Required work | For every entry below, give an exact repeat and leave out the pictures.

Data listing |

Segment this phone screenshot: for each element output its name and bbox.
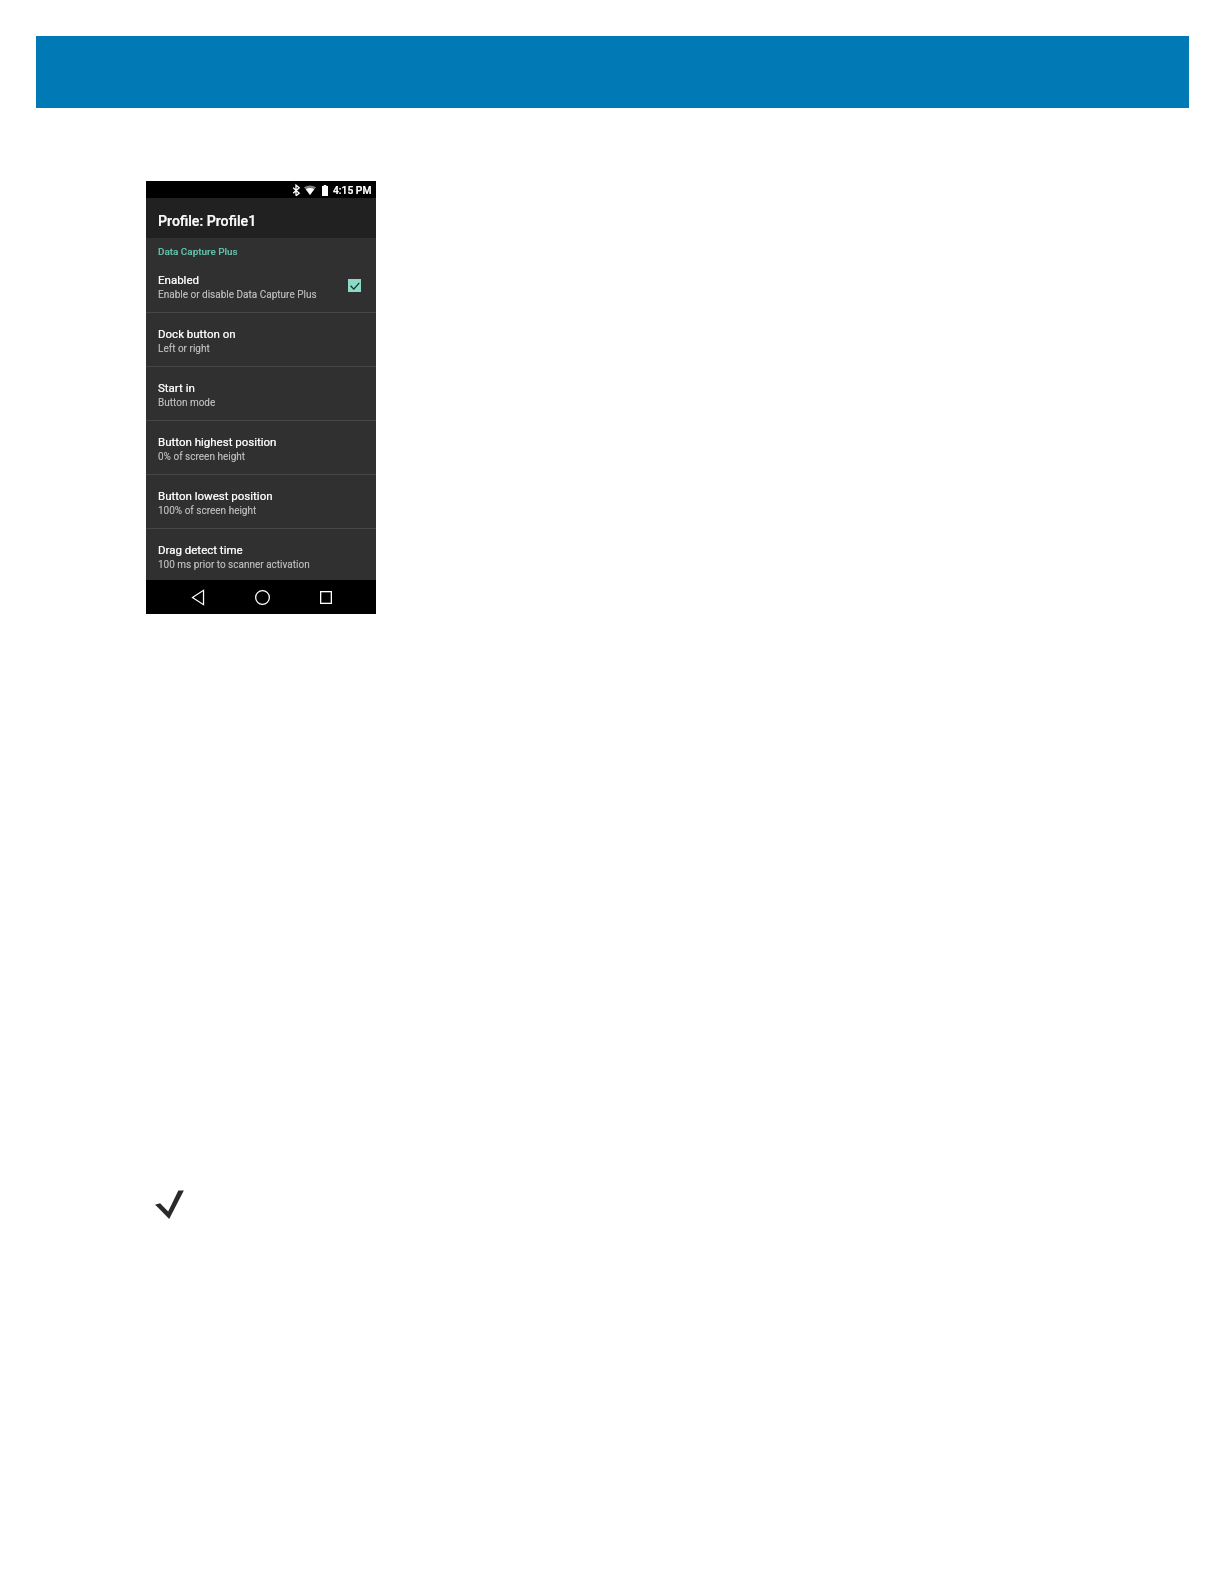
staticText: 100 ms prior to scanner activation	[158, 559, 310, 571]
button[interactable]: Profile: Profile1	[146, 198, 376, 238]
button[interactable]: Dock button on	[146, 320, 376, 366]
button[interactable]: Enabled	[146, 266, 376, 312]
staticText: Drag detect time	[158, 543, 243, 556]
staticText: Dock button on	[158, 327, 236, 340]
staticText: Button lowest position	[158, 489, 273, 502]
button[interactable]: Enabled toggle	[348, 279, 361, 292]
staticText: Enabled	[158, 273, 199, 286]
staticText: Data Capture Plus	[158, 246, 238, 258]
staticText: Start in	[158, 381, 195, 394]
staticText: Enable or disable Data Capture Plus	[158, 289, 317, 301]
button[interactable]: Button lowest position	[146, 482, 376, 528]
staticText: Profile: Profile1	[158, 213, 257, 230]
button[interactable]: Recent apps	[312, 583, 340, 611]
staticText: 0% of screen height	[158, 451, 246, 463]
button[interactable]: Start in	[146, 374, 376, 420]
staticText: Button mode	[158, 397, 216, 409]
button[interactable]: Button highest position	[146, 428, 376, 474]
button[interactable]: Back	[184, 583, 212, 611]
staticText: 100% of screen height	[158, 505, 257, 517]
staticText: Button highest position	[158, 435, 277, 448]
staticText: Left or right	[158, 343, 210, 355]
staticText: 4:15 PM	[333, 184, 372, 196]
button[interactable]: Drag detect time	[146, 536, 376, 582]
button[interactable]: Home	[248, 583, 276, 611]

Solution to this task |
Segment this phone screenshot: for each element output its name and bbox.
staticText: 100 ms prior to scanner activation	[158, 559, 310, 571]
button[interactable]: Profile: Profile1	[146, 198, 376, 238]
button[interactable]: Dock button on	[146, 320, 376, 366]
button[interactable]: Enabled	[146, 266, 376, 312]
staticText: Drag detect time	[158, 543, 243, 556]
staticText: Dock button on	[158, 327, 236, 340]
staticText: Button lowest position	[158, 489, 273, 502]
button[interactable]: Enabled toggle	[348, 279, 361, 292]
staticText: Enabled	[158, 273, 199, 286]
staticText: Data Capture Plus	[158, 246, 238, 258]
staticText: Start in	[158, 381, 195, 394]
staticText: Enable or disable Data Capture Plus	[158, 289, 317, 301]
button[interactable]: Button lowest position	[146, 482, 376, 528]
staticText: Profile: Profile1	[158, 213, 257, 230]
button[interactable]: Recent apps	[312, 583, 340, 611]
staticText: 0% of screen height	[158, 451, 246, 463]
button[interactable]: Start in	[146, 374, 376, 420]
staticText: Button mode	[158, 397, 216, 409]
button[interactable]: Button highest position	[146, 428, 376, 474]
button[interactable]: Back	[184, 583, 212, 611]
staticText: 100% of screen height	[158, 505, 257, 517]
staticText: Button highest position	[158, 435, 277, 448]
staticText: Left or right	[158, 343, 210, 355]
staticText: 4:15 PM	[333, 184, 372, 196]
button[interactable]: Drag detect time	[146, 536, 376, 582]
button[interactable]: Home	[248, 583, 276, 611]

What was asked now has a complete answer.